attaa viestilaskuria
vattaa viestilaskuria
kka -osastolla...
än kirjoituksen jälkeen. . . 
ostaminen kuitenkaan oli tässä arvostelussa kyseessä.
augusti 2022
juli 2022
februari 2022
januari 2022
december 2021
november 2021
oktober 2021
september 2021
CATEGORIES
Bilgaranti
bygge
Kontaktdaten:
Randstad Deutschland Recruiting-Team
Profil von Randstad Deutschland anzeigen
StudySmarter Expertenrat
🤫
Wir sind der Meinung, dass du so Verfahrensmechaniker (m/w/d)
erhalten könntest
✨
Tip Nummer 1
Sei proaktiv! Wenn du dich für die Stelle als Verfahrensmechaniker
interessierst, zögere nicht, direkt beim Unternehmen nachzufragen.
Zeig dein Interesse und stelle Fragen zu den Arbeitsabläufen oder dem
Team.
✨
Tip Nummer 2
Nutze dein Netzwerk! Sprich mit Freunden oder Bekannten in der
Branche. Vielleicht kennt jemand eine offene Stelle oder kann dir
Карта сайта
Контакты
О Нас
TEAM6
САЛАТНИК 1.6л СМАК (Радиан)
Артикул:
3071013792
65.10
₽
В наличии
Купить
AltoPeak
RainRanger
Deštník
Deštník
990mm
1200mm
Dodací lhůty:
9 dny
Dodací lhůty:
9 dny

------------------------------------------------------------------------

● **INSTRUCTIONS TO FOLLOW**
Starting at the line that holds "Branche. Vielleicht kennt", retype each line exactly through the end of the entries, both ends included.

● **TASK RESPONSE**
Branche. Vielleicht kennt jemand eine offene Stelle oder kann dir
Карта сайта
Контакты
О Нас
TEAM6
САЛАТНИК 1.6л СМАК (Радиан)
Артикул:
3071013792
65.10
₽
В наличии
Купить
AltoPeak
RainRanger
Deštník
Deštník
990mm
1200mm
Dodací lhůty:
9 dny
Dodací lhůty:
9 dny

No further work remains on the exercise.